▶ **Exercise input**:
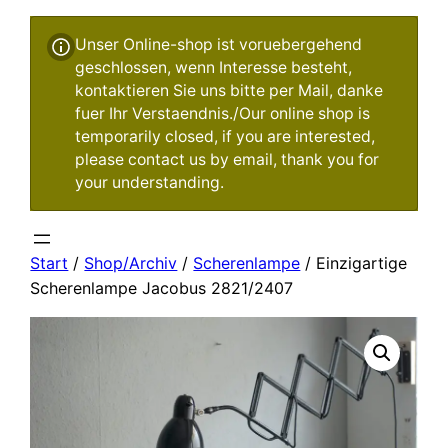
Unser Online-shop ist voruebergehend
geschlossen, wenn Interesse besteht,
kontaktieren Sie uns bitte per Mail, danke
fuer Ihr Verstaendnis./Our online shop is
temporarily closed, if you are interested,
please contact us by email, thank you for
your understanding.
Start
/
Shop/Archiv
/
Scherenlampe
/ Einzigartige
Scherenlampe Jacobus 2821/2407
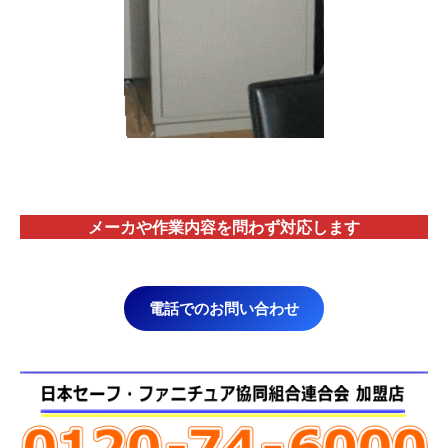
メーカや作業内容を問わず対応します
電話でのお問い合わせ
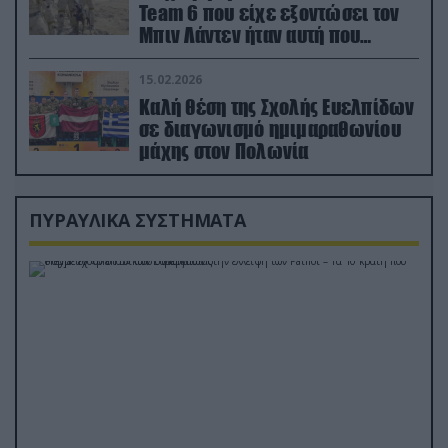
Team 6 που είχε εξοντώσει τον
Μπιν Λάντεν ήταν αυτή που
διέσωσε τον πιλότο του F-15
15.02.2026
Καλή θέση της Σχολής Ευελπίδων
σε διαγωνισμό ημιμαραθωνίου
μάχης στον Πολωνία
ΠΥΡΑΥΛΙΚΑ ΣΥΣΤΗΜΑΤΑ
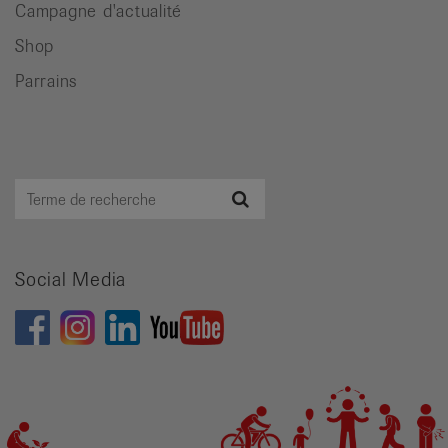
Campagne d'actualité
Shop
Parrains
Terme
Recherche
de
recherche
Social Media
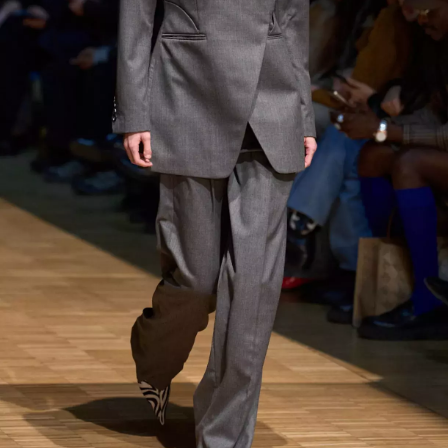
INFORMACE
REDAKCE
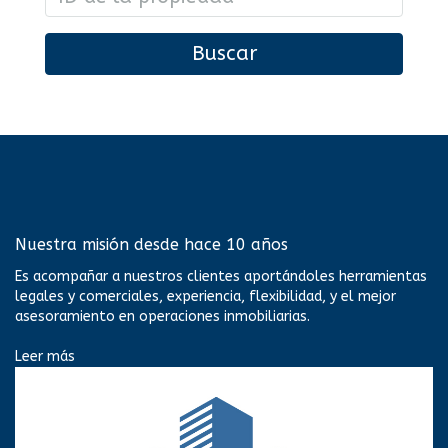
Buscar
Nuestra misión desde hace 10 años
Es acompañar a nuestros clientes aportándoles herramientas
legales y comerciales, experiencia, flexibilidad, y el mejor
asesoramiento en operaciones inmobiliarias.
Leer más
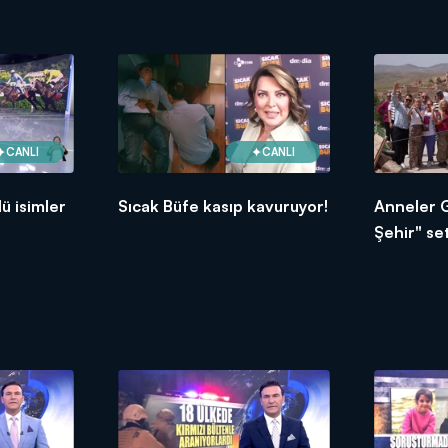
CANLI
CANLI
ü isimler
Sıcak Büfe kasıp kavuruyor!
Anneler 
Şehir" se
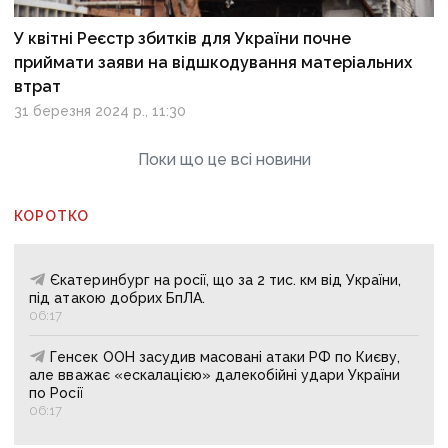
У квітні Реєстр збитків для України почне
приймати заяви на відшкодування матеріальних
втрат
31 березня 2024 р., 11:30
Поки що це всі новини
КОРОТКО
Єкатеринбург на росії, що за 2 тис. км від України,
під атакою добрих БпЛА.
06:17
Генсек ООН засудив масовані атаки РФ по Києву,
але вважає «ескалацією» далекобійні удари України
по Росії
06:17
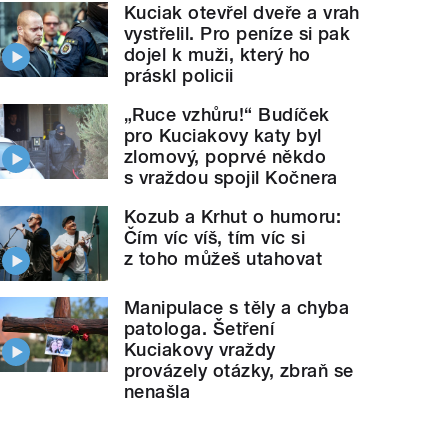
Kuciak otevřel dveře a vrah
vystřelil. Pro peníze si pak
dojel k muži, který ho
práskl policii
„Ruce vzhůru!“ Budíček
pro Kuciakovy katy byl
zlomový, poprvé někdo
s vraždou spojil Kočnera
Kozub a Krhut o humoru:
Čím víc víš, tím víc si
z toho můžeš utahovat
Manipulace s těly a chyba
patologa. Šetření
Kuciakovy vraždy
provázely otázky, zbraň se
nenašla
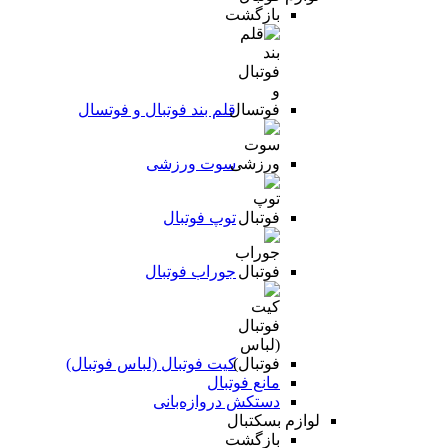
بازگشت
قلم بند فوتبال و فوتسال
سوت ورزشی
توپ فوتبال
جوراب فوتبال
کیت فوتبال (لباس فوتبال)
مانع فوتبال
دستکش دروازه‌بانی
لوازم بسکتبال
بازگشت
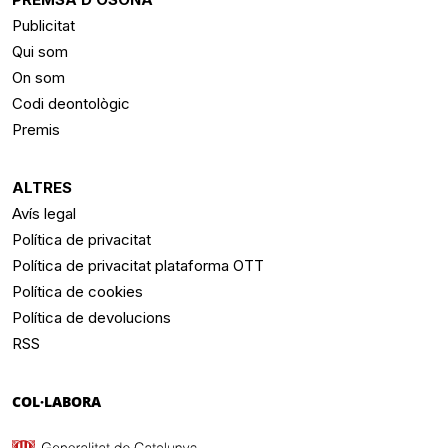
Publicitat
Qui som
On som
Codi deontològic
Premis
ALTRES
Avís legal
Política de privacitat
Política de privacitat plataforma OTT
Política de cookies
Política de devolucions
RSS
COL·LABORA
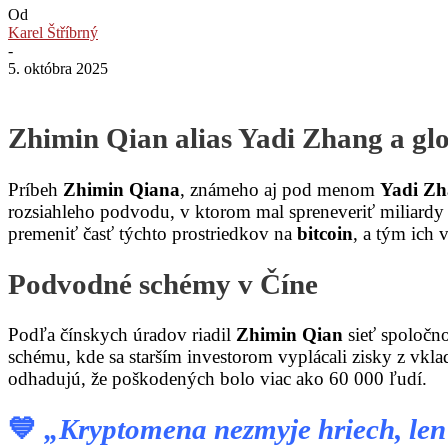
Od
Karel Štříbrný
-
5. októbra 2025
Zhimin Qian alias Yadi Zhang a gl
Príbeh
Zhimin Qiana
, známeho aj pod menom
Yadi Z
rozsiahleho podvodu, v ktorom mal spreneveriť miliardy
premeniť časť týchto prostriedkov na
bitcoin
, a tým ich 
Podvodné schémy v Číne
Podľa čínskych úradov riadil
Zhimin Qian
sieť spoločno
schému, kde sa starším investorom vyplácali zisky z vkl
odhadujú, že poškodených bolo viac ako 60 000 ľudí.
💙
„Kryptomena nezmyje hriech, len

▶ **Task**: Show each line of the material holding "privacitat".

▶ **Solution**:
Política de privacitat
Política de privacitat plataforma OTT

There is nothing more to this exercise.